My assertions on profitability are very sound regarding the caddie golf facilities listed. You caught KB on a slow day. That facility, on average, has CRUSHED the other offerings in that area revenue-wise (except for the Old) since it's inception. Remember, those other courses are on mainly PUBLIC ground. The St. Andrew's tracks have hordes of locals paying DIRT for the year to play them. Numbers playing on a course doesn't always tell the complete story. In the main, they didn't have land or heavy infrastructure costs either. Fairmont...please. That place can't touch KB. If you'll note, I'm talking MODERN facilities, not those coasting along in the slip-stream of the days when carts were non-existent.
You know little about caddie golf as you have admitted. How many caddie rounds have you embraced in your life. Note the word EMBRACED. If one has no real context on which to draw conclusions, how can what you(or anyone else) state be reflective of the ENTIRE arena?

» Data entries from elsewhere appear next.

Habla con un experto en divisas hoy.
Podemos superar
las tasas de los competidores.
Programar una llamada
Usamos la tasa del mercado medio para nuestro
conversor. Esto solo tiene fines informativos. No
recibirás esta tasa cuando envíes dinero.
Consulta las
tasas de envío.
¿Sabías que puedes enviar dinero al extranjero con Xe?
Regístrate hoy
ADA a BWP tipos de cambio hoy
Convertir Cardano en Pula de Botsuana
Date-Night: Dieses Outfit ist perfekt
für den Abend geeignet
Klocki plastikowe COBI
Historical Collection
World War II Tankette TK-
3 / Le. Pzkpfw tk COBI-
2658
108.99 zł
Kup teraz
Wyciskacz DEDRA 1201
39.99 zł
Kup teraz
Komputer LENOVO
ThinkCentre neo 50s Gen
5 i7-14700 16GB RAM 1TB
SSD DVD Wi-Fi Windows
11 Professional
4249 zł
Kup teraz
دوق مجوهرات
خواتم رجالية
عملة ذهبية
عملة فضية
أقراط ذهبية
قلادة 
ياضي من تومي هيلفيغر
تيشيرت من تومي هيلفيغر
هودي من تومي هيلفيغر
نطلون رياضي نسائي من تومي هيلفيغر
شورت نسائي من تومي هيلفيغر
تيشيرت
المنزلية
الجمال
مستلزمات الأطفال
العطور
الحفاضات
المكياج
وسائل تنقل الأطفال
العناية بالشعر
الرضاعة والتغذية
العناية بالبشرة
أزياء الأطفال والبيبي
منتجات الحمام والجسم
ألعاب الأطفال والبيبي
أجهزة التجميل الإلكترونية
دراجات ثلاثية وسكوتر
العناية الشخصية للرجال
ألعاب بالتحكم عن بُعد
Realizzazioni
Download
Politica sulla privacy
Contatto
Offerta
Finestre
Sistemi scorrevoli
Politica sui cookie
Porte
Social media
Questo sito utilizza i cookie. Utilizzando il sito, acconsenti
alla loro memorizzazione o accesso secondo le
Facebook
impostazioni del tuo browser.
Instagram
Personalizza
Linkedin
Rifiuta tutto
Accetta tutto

My intent is not to argue. It is to provide another window that many miss or choose to ignore. For a variety of reasons.
Cheers,
Kris
[/quote]Kris -I am not really saying carts belong everywhere, certainly in the UK they are a small part. Equally in some parts of the world they are a big part. I play at one facility that has 3 courses and with buggies and on a good day they take $60,000, they are probably getting 300 buggie outings at $30 thats EXTREMELY profitable, WHICH is what the thread is about really. Caddies v Carts is a whole series of plusses and minusses but for different reasons, if we are talking cash and profits then Carts win. Gary eluded to a number of reasons which seem fair to me. I dont know much about Caddie programs but the problems as I see are; A caddie is quite expensive at say $50- $60 per round and the club makes nothing, so against Carts a golfer will plump often for the cheaper route, the cart. The cart yields money to the club so caddies are no financial benifit to the club. In the UK clubs with caddies are virtually over, a few cater for the American market but in the 40 years I have been playing caddies have faded. The discussion really is only about £$£$£$£ and the values of the income versus associated problems and costs. IMO Carts are hard to dismiss from the business plan. Hearsay, I was told KB has lost a lot of business to the Castle Course beca use it is significantly cheaper, I dont really know the absolute truth, but in the past year I have been there twice and its been very quiet. Fairmont has been busy, they market themselves well, they have the hotel, right location, its not all about the quality of the golf course itself, but remember we are talking about financials.